The contents of someone’s desk.
Everything had been picked through, and the valuables taken, and this was what was left of the lives of the people that they’d arrested.
Cassie sat, dumbfounded, at a table against one wall, and looked at the piles of stuff. Trash. It was outrageous. She tapped her fingers on the table and sucked on her lower lip, getting madder and madder, when her fingers touched something with an ethereal slickness that slid away from her forcelessly. She looked, frowning, to find a puzzle of slides like the old-school transparency paper she’d seen once in a class. They slid over top of each other like coasters on an air-hockey table, and she picked one up, holding it up to the dingy light in the ceiling.

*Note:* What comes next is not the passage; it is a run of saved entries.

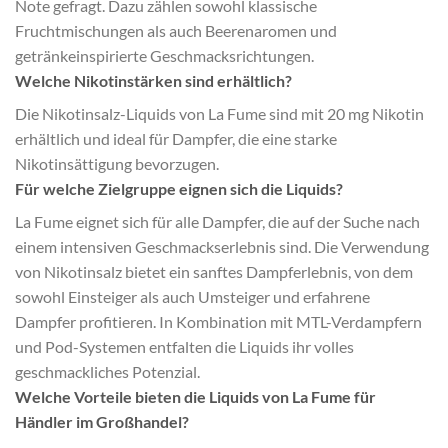
Note gefragt. Dazu zählen sowohl klassische
Fruchtmischungen als auch Beerenaromen und
getränkeinspirierte Geschmacksrichtungen.
Welche Nikotinstärken sind erhältlich?
Die Nikotinsalz-Liquids von La Fume sind mit 20 mg Nikotin
erhältlich und ideal für Dampfer, die eine starke
Nikotinsättigung bevorzugen.
Für welche Zielgruppe eignen sich die Liquids?
La Fume eignet sich für alle Dampfer, die auf der Suche nach
einem intensiven Geschmackserlebnis sind. Die Verwendung
von Nikotinsalz bietet ein sanftes Dampferlebnis, von dem
sowohl Einsteiger als auch Umsteiger und erfahrene
Dampfer profitieren. In Kombination mit MTL-Verdampfern
und Pod-Systemen entfalten die Liquids ihr volles
geschmackliches Potenzial.
Welche Vorteile bieten die Liquids von La Fume für
Händler im Großhandel?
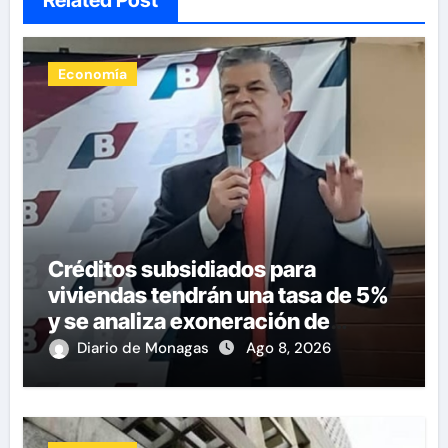
Economía
Créditos subsidiados para
viviendas tendrán una tasa de 5%
y se analiza exoneración de
aranceles
Diario de Monagas
Ago 8, 2026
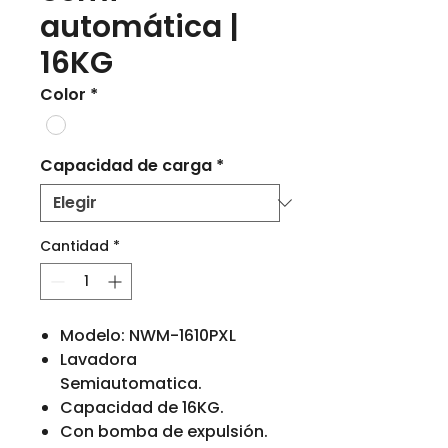
automática |
16KG
Color
*
Capacidad de carga
*
Cantidad
*
Modelo: NWM-1610PXL
Lavadora
Semiautomatica.
Capacidad de 16KG.
Con bomba de expulsión.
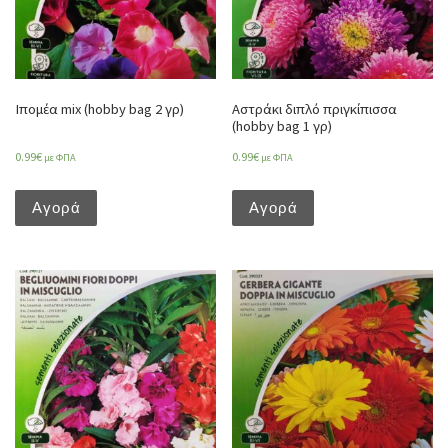
Ιπομέα mix (hobby bag 2 γρ)
Αστράκι διπλό πριγκίπισσα
(hobby bag 1 γρ)
0.99
€
0.99
€
με ΦΠΑ
με ΦΠΑ
Αγορά
Αγορά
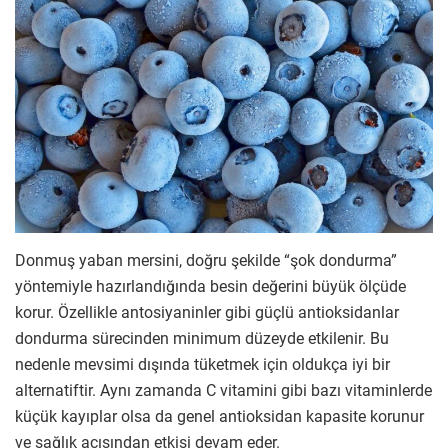
Donmuş yaban mersini, doğru şekilde “şok dondurma”
yöntemiyle hazırlandığında besin değerini büyük ölçüde
korur. Özellikle antosiyaninler gibi güçlü antioksidanlar
dondurma sürecinden minimum düzeyde etkilenir. Bu
nedenle mevsimi dışında tüketmek için oldukça iyi bir
alternatiftir. Aynı zamanda C vitamini gibi bazı vitaminlerde
küçük kayıplar olsa da genel antioksidan kapasite korunur
ve sağlık açısından etkisi devam eder.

She put her hand over her mouth.
“Well, that’s unexpected.”
Things were getting quieter outside. She realized that it was probably nighttime for most of the guards. She s
hould have slept several times by now, and she could feel the wear on her system from too little sleep, too much attentiveness, and - she reached into her bag, feeling the last few berries that were there - too little food.

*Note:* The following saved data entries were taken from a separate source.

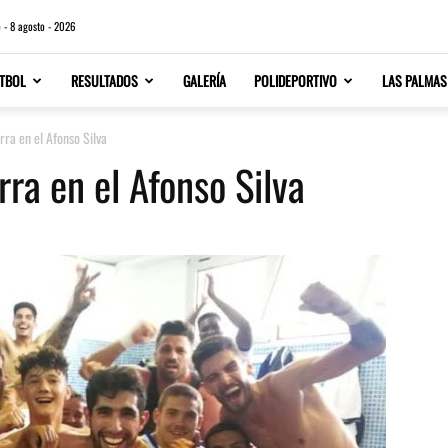
 - 8 agosto - 2026
TBOL
RESULTADOS
GALERÍA
POLIDEPORTIVO
LAS PALMAS
arra en el Afonso Silva
rra en el Afonso Silva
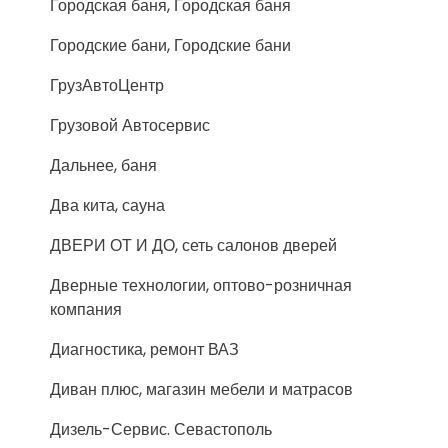
Городская баня, Городская баня
Городские бани, Городские бани
ГрузАвтоЦентр
Грузовой Автосервис
Дальнее, баня
Два кита, сауна
ДВЕРИ ОТ И ДО, сеть салонов дверей
Дверные технологии, оптово-розничная
компания
Диагностика, ремонт ВАЗ
Диван плюс, магазин мебели и матрасов
Дизель-Сервис. Севастополь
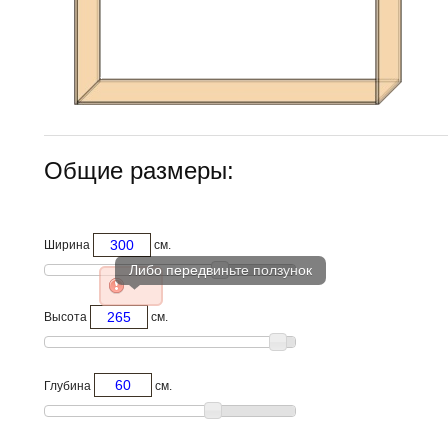
Общие размеры:
Ширина
см.
Высота
см.
Глубина
см.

She didn’t have much time left. She needed to go now.
She opened the door, looking around quickly, even though her ears told her the room was empty, then made her way tentatively to the stairwell.

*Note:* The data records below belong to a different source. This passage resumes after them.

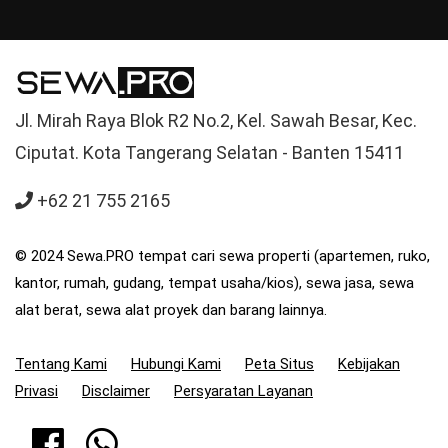
Jl. Mirah Raya Blok R2 No.2, Kel. Sawah Besar, Kec.
Ciputat. Kota Tangerang Selatan - Banten 15411
+62 21 755 2165
© 2024 Sewa.PRO tempat cari sewa properti (apartemen, ruko,
kantor, rumah, gudang, tempat usaha/kios), sewa jasa, sewa
alat berat, sewa alat proyek dan barang lainnya.
Tentang Kami
Hubungi Kami
Peta Situs
Kebijakan
Privasi
Disclaimer
Persyaratan Layanan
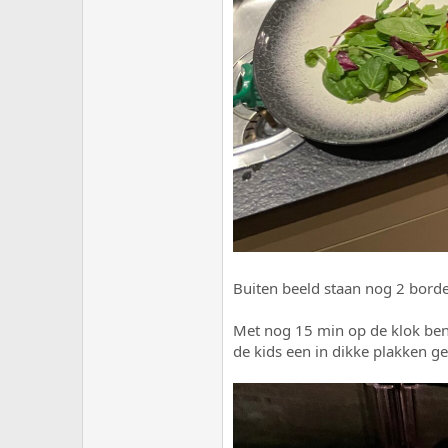
Buiten beeld staan nog 2 bord
Met nog 15 min op de klok ben 
de kids een in dikke plakken g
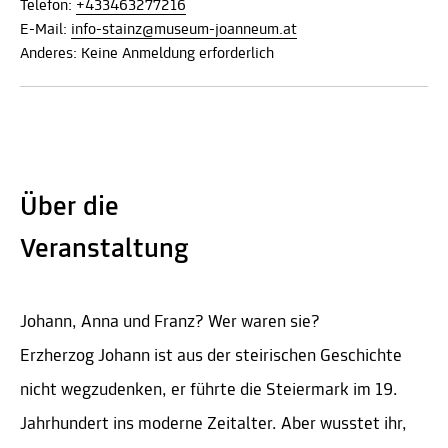
Telefon:
+433463277216
E-Mail:
info-stainz@museum-joanneum.at
Anderes: Keine Anmeldung erforderlich
Über die
Veranstaltung
Johann, Anna und Franz? Wer waren sie?
Erzherzog Johann ist aus der steirischen Geschichte
nicht wegzudenken, er führte die Steiermark im 19.
Jahrhundert ins moderne Zeitalter. Aber wusstet ihr,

She could hear the depth of it. Echoing back up at her.
She pulled the little bag she’d packed higher over her shoulder, trying to get it out of the way of her wings, then took off, gliding over the stairs and listening hard, staying as high as she could. If they found her now, she might not get away, but they’d have a hell of a time catching her.
There was a psychology to prisons, she reasoned as she descended. You wanted them to be demoralizing, to limit the likelihood of escape attempts and other insubordination, and you wanted them to be the most demoralizing for the most dangerous and long-term prisoners.
Like political prisoners.
Jesse, if they knew anything about Palta, would be on the bottom floor, deep in the back of a maze of cells, somewhere where he couldn’t see out unless they let him. The control was worth the risk of the window.
She figured.
As she got further under ground, two floors, three floors, four floors, the sound of patrols got louder, more frequent, and nearer. She heard them on each floor, but the bottom floor was thick with troops, sitting, standing, walking. There was some conversation, but not much. The stairs underground were wider - made for moving more people around than the ones upstairs. Interrogations, maybe. Maybe the soldiers just lived underground. The first three floors had been made from some sturdy construction materials that had likely been imported, but the fourth floor looked like it had been cut out of the bedrock itself.
It was cold.
Cassie ate the last of her berries mid-flight, staying just above the ceiling level of the last floor, then pressed herself as close to the wall as she could while flying and dropped slowly.